Try it:
If a line below includes the string "usage", copy it.

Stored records

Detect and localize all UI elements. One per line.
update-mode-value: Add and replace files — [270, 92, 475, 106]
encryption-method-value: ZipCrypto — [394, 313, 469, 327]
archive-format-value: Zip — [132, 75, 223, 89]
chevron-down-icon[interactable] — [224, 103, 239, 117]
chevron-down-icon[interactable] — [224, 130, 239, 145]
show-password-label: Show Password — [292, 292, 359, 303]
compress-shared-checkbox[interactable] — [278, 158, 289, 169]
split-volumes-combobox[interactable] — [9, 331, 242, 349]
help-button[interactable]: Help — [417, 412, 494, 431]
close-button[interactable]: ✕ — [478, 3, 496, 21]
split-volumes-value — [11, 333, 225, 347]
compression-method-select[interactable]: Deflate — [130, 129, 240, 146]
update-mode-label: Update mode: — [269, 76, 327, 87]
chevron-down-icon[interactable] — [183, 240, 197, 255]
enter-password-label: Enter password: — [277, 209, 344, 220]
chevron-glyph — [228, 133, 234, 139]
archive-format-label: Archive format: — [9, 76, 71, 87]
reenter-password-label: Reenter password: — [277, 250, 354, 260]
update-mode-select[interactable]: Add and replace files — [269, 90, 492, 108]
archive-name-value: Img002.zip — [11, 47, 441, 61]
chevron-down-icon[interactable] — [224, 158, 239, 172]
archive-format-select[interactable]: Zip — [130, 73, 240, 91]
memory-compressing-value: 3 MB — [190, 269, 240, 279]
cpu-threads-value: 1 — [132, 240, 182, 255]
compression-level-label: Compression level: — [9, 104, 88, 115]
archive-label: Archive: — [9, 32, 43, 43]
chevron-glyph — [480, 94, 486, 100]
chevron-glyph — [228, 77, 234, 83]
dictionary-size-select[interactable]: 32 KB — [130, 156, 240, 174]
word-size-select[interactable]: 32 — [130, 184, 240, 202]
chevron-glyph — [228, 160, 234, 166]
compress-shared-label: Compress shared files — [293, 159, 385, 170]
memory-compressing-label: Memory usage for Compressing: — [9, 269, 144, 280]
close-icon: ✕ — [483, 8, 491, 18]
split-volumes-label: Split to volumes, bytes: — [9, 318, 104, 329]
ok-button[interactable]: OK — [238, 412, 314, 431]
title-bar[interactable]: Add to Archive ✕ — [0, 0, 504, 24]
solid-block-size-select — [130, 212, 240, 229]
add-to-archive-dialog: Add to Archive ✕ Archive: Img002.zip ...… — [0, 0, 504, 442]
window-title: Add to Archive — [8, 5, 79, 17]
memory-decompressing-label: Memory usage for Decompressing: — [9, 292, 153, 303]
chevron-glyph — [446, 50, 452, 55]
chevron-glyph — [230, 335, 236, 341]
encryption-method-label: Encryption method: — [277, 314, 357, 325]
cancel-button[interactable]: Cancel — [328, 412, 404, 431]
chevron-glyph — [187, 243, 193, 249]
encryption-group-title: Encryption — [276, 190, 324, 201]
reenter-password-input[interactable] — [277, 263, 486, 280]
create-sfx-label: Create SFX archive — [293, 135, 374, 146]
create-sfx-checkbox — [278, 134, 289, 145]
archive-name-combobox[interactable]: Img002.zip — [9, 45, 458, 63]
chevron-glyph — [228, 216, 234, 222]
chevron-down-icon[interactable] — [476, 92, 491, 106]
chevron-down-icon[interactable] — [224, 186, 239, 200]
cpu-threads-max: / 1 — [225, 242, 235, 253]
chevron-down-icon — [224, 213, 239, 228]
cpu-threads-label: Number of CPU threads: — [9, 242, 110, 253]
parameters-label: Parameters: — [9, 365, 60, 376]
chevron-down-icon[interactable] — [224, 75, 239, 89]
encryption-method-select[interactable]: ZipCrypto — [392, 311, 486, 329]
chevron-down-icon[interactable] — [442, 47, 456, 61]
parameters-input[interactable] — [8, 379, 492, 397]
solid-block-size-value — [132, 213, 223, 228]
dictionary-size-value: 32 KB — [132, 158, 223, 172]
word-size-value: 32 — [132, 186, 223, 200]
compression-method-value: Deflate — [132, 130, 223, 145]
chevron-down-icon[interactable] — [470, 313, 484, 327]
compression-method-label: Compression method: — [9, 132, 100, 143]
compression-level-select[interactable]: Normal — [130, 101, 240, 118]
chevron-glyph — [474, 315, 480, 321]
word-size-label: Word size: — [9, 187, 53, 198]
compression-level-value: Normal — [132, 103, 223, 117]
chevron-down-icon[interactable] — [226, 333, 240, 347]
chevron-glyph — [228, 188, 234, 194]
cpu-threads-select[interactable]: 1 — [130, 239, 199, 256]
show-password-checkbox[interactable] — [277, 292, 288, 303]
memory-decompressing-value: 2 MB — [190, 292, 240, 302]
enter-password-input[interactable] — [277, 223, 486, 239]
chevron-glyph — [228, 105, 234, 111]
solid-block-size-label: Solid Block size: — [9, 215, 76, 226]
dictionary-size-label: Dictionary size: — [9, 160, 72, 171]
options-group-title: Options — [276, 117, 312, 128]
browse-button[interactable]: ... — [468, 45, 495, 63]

Solution to this task:
memory-compressing-label: Memory usage for Compressing: — [9, 269, 144, 280]
memory-decompressing-label: Memory usage for Decompressing: — [9, 292, 153, 303]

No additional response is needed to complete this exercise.